Although Shorthand Phonetics are most known for their lo-fi indie guitar sound, they are no strangers to mainstream success. In fact, their film score album 'Score No. 1 (Dream Chase) in A major, Op. 17 for Three Electric Guitars, One Bass Guitar and One Drum Kit', made the number one spot in the 'Top Indonesian Albums of 09', produced by the influential Jakarta Globe newspaper. Never a band to scrimp on the somewhat poetic (indeed outlandish) album titles, this was followed two years later with 'Cantata No. 6 (Assistants of Assistants) in Varying Keys, Op. 25 for Three Electric Guitars, One Bass Guitar, One Drum Kit, One Tenor and Additional Voices Where Appropriate.
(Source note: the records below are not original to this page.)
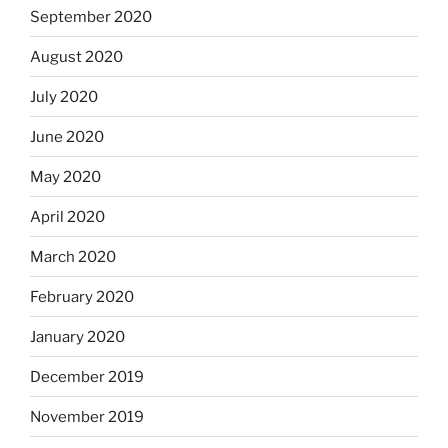
September 2020
August 2020
July 2020
June 2020
May 2020
April 2020
March 2020
February 2020
January 2020
December 2019
November 2019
In fact, these highly literal descriptions of their album contents is one of Shorthand Phonetics' most instantly recognisable attributes. It conveys a quirky mix of serious intent coupled with a zany sense of humour. But when it comes to actually delivering the goods, the Bandung group is focussed on creating original music that will live on in their listeners' memories (long after most other indie bands have been superseded by the latest hyped-up indie bands).
The defining feature of Shorthand Phonetics is their instantly recognisable guitar sound – or should that be 'three guitars' sound? These are often played in a choppy or 'staccato' style that allows the guitar line to dictate a certain amount of rhythm for any song. This is frequently counterbalanced with a more gentle but insistent strumming, allowing layers of melody to be injected into the piece. As for the rhythm section, very often anything goes, with madcap drumming competing with nihilistic bass lines.
On top of all this, the vocal performances are often dead-pan, or deliberately understated. Shorthand Phonetics are not known for huge, anthemic choruses sung in cod-operatic style. Instead they paint little vignettes that describe the nuances and irritations of everyday life. The equipment used captures this lo-fi technique to perfection, with webcam microphones or a laptop taking the place of the arsenal of marshall stacks that have been the rock band staple for decades.
The band itself was formery a five-piece, consisting of bassist Alfonsus Tanoto, guitarists Kevin Yapsir and Daniel Sastro, drummer Alvin Lasmana and guitarist, vocalist and programmer Ababi Ashari. Established in 2003 or 2004 (the exact date has been open to debate for a while), they were eventually signed to Yes No Wave Music in 2007. Their debut album was another ditty that didn't exactly roll off the tongue – Fanfiction: From the Seriously Absurd to the Absurdly Serious.
Following the album's release, the bulk of the Shorthand Phonetics departed to pursue academic careers, leaving driving force Ababail Ashari to continue writing material under the band's name.